• How does the Javascript in dTree effect search engine spiders? Will they be able to follow the links in a dTree navigation?

Viewing 6 replies - 1 through 6 (of 6 total)
  • allermand

    (@allermand)

    You are raising a very important question that MUST be considered. Unfortunately I am not surprised that no one has followed up on this post – we keep forgetting how important fallback is.

    My guess is that NO items in the dTree will be indexed by regular searchengine spiders just like other no-javascript-capable devices will be able to see dTree items.

    Eye-candy wise dTree is a pure pleasure and it gives the visitor a pleasant, time-saving navigation, but a fallback-method should be the first thing to consider in projects like this.

    The easy way to overcome this is to make use of the noscript-tag and serve a full item static list-navigation for no-javascript-capable devices. This is the way that I will try to apporach this issue, as I am using dTree in a current project.

    Anyone done this already?
    Anyone having different views on this?

    Regards
    /Jesper Allermand

    ulfben

    (@ulfben)

    Let me know how this goes allermand!

    Sorry, I haven’t found time to actually look at your code yet – too many project to finish before X-mas : /

    But I found a simple solution that works – For each dTree main-function you enable, also make use of the corresponding WordPress default.

    Say you enable the WP-dTree Pages functionallity from the Widgets page, you add the default WordPress Pages right below.

    One lovely thing about WordPress (ok, theres a few) – you have classes everywhere.

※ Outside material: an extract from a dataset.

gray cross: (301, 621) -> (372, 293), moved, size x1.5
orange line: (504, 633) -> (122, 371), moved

Every tiny little thing can be caught from anywhere, which luckily goes for the blocks in the sidebar as well – they all have their own id’s or classes, which you can make use of in the stylesheet (…or is that stylecheat =)

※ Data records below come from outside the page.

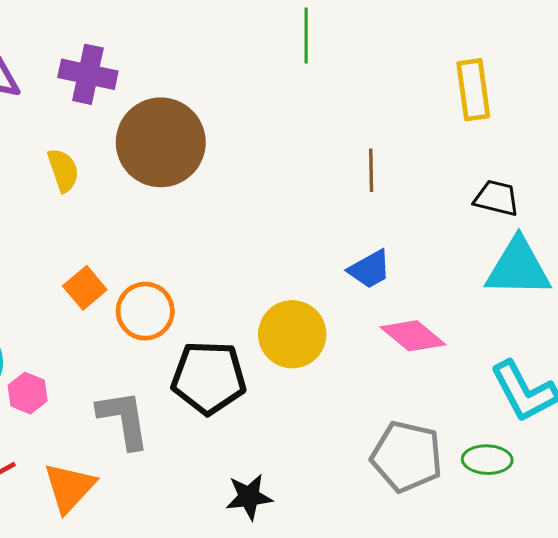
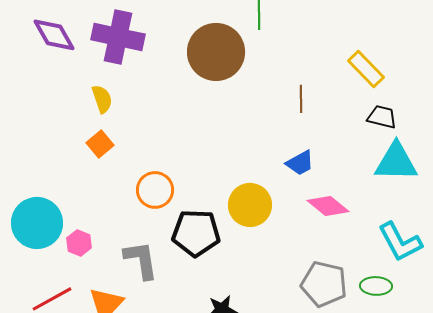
purple cross: (88, 74) -> (118, 37), size x1.4
yellow rectangle: (473, 90) -> (366, 69), moved, turned -36
brown circle: (161, 142) -> (216, 52), moved
orange square: (85, 288) -> (100, 144), moved

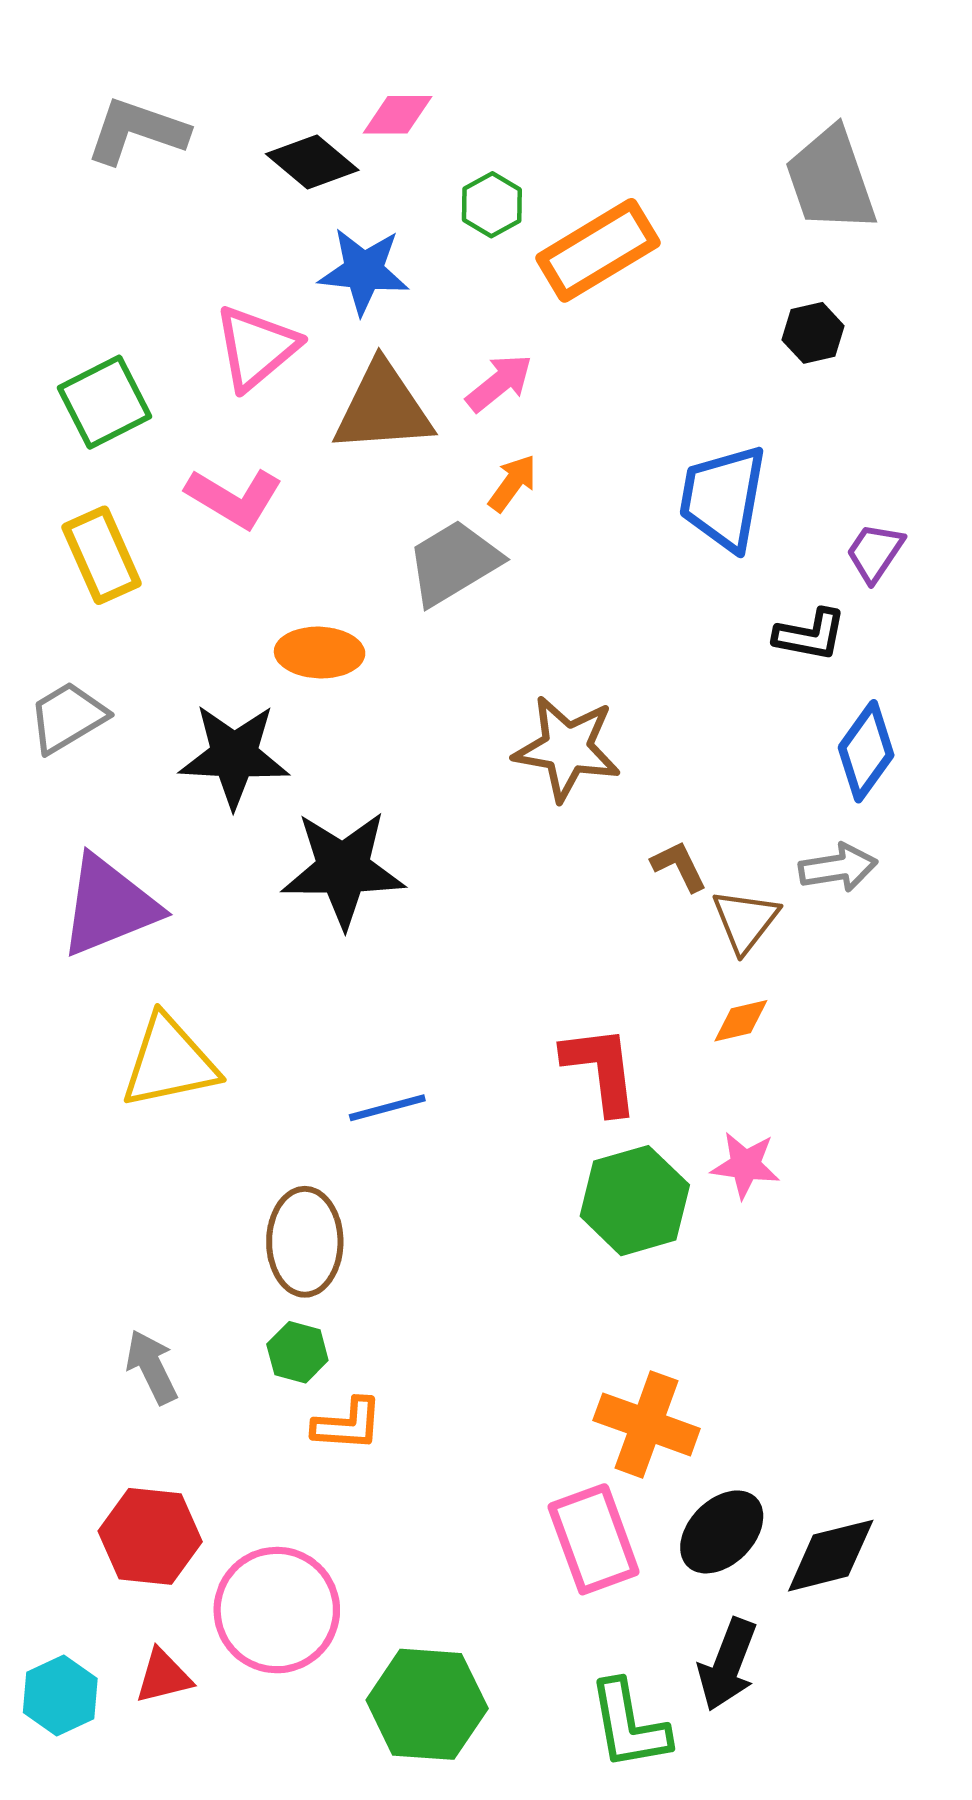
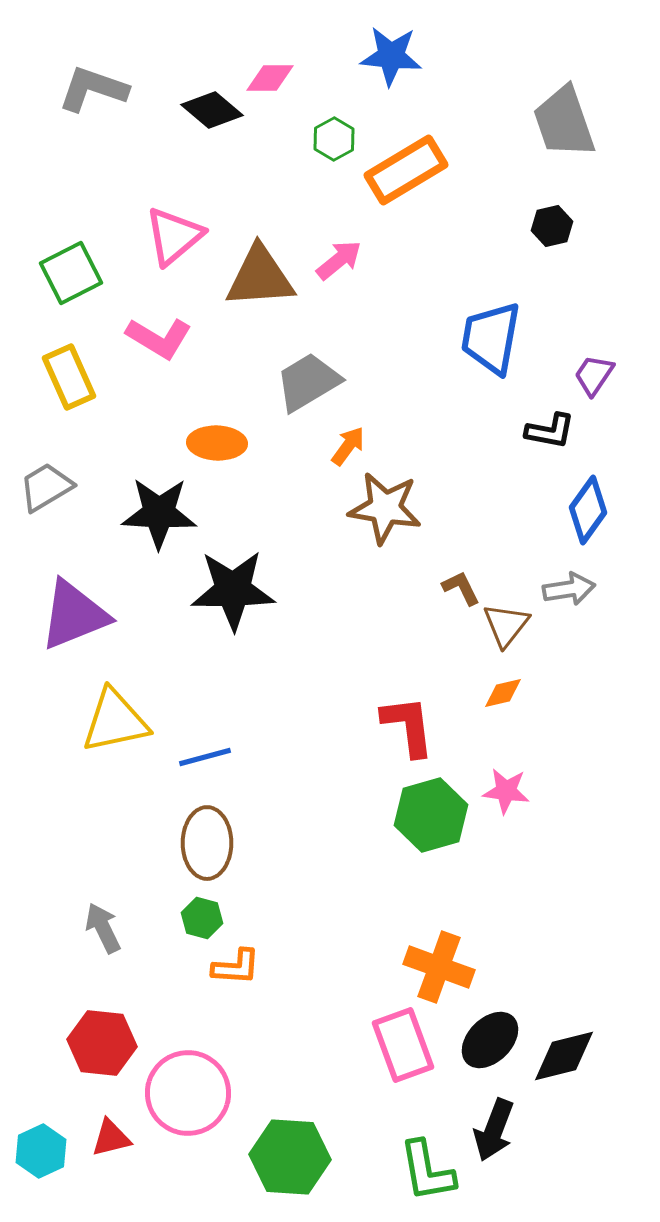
blue star: (364, 271) -> (391, 56), moved
orange arrow: (513, 483) -> (348, 446), moved
blue line: (387, 1108) -> (205, 757), moved

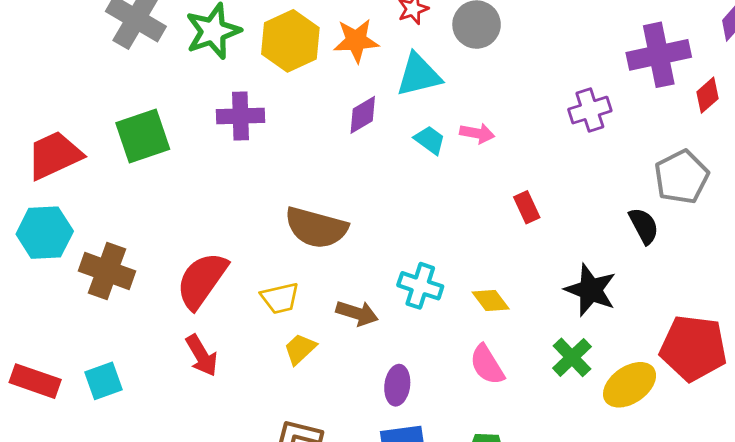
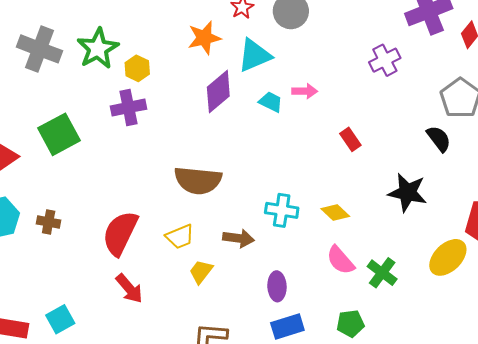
yellow hexagon: (290, 41) -> (137, 68), moved, size x0.6
purple diamond: (363, 115) -> (218, 92), size x1.4
brown cross: (107, 271) -> (49, 222), moved, size x0.6
green cross: (572, 357) -> (382, 273), moved

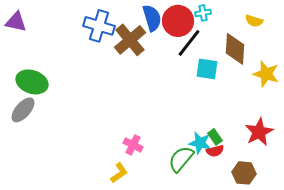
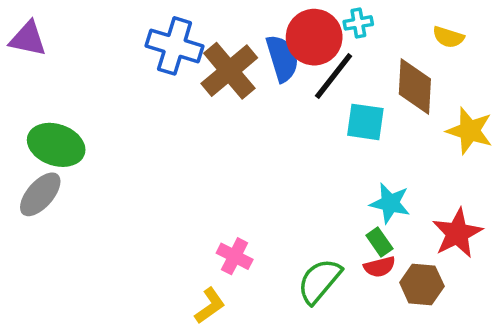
blue semicircle: (152, 18) -> (282, 58), moved
cyan star: (200, 143) -> (390, 203), moved
brown hexagon: (244, 173) -> (422, 284), moved

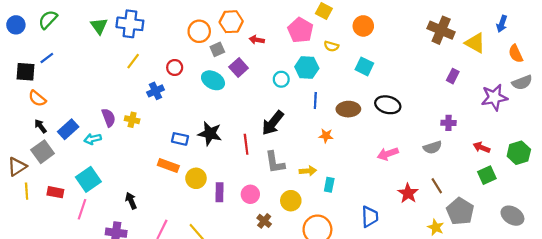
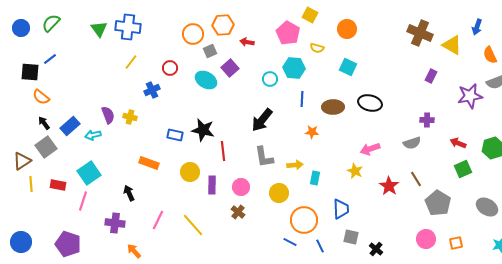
red line: (246, 144) -> (223, 151), moved
orange rectangle: (168, 166) -> (149, 163), moved
blue trapezoid: (370, 217) -> (341, 209), moved
brown cross: (264, 221) -> (238, 212), moved
yellow star: (436, 227) -> (355, 171), moved

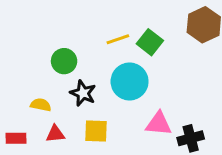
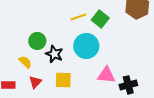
green circle: (64, 61) -> (37, 41), moved
yellow semicircle: (41, 105) -> (25, 62), turned 32
red triangle: (55, 134) -> (35, 82), turned -40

    In your stylesheet add following to make the page SEO-friendly and obtain the great dTree-candy:

    .widget_pages
    {
    display: none;
    }

    Voila! ces’t tout – and the same can be done with categories etc.

    @ulfben
    I still would very much like to dive into your dTree-code to see if I can find and suggest a more appropriate way for this that does not demand further action when enabling the dTree main functions. Unfortunately time is a bitch and I can’t say when this will be.

    Happy coding all!

    Speaking of SEO (and not gracefull degradation) – I’m no expert but I’ve always called the archives in the header, for spiders and bots to index but not for browsers to display. Am I doing it wrong??

    Ok, I was not aware of the rel-links nor that they were added by wp-dtree. I guess that will help posts getting indexed, but what about pages?

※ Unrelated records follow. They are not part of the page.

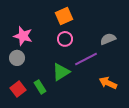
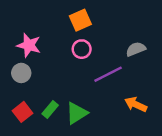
green triangle: (61, 72) -> (77, 113), moved
green rectangle: (40, 87) -> (50, 109), turned 72

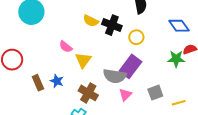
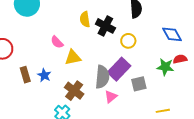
yellow semicircle: (91, 21) -> (85, 19), turned 49
yellow triangle: (83, 60) -> (73, 57), turned 36
gray semicircle: (115, 76) -> (102, 77), turned -100
gray square: (155, 93) -> (139, 84), moved

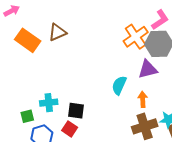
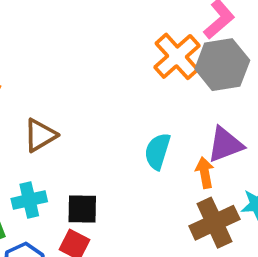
brown triangle: (57, 32) -> (40, 135), moved
purple triangle: (148, 69) -> (225, 144), moved

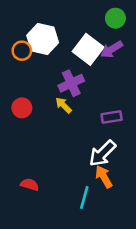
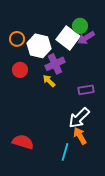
green circle: (115, 18) -> (80, 26), moved
white hexagon: (43, 39) -> (39, 46), moved
red circle: (22, 108) -> (20, 70), moved
red semicircle: (30, 185) -> (23, 142), size x1.5

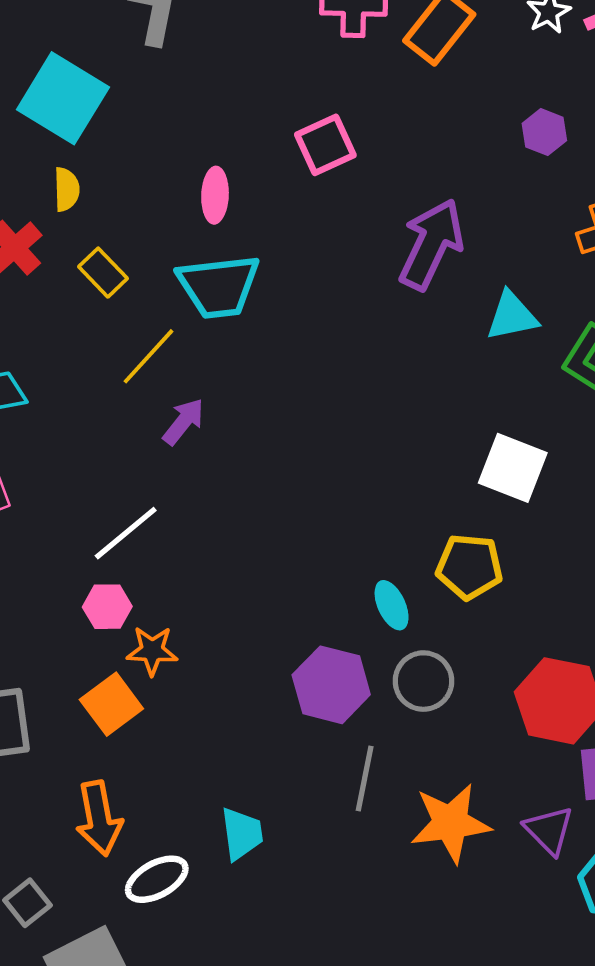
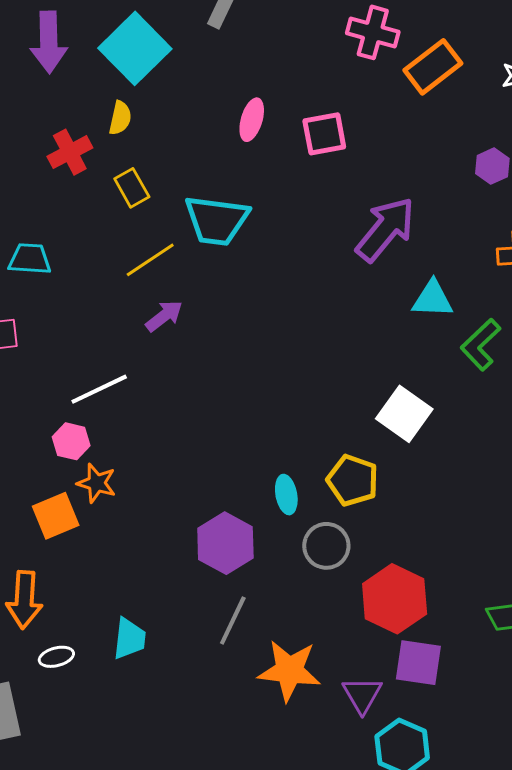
pink ellipse: (215, 195) -> (252, 120), moved
gray circle: (423, 681) -> (326, 546), moved
white ellipse: (157, 879) -> (56, 657), size x0.7

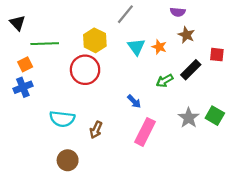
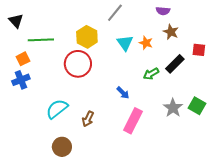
cyan semicircle: (62, 119) -> (57, 109), turned 135

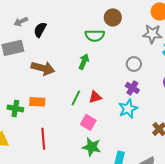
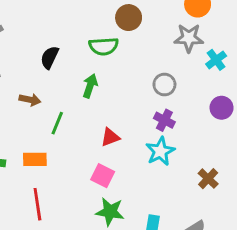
black semicircle: (40, 30) -> (50, 57), moved
brown arrow: (43, 68) -> (30, 100), size x0.6
green line: (76, 98) -> (57, 123), moved
orange rectangle: (37, 102) -> (35, 159), moved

    I still think that the approach should be a non-javascript alternative within the php of wp-dtree – returning straight html if visitor has no javascript. I realise this is mainly for graceful degradation, but it seems to me that it would be more correct to add the fallback where its supposed to be – namely where the javascript demanding feature is.

    I was thinking the best way would be to create the tree first as plain html, then javascript afterwards to collapse it all and make it pretty. That way if the script doesn’t load it will still display the whole trees and still validate. Also this way there won’t be duplicated content (the tree content in both script and noscript sections) which seems like better practice and might improve load time.

    If/when I make any progress I’ll share.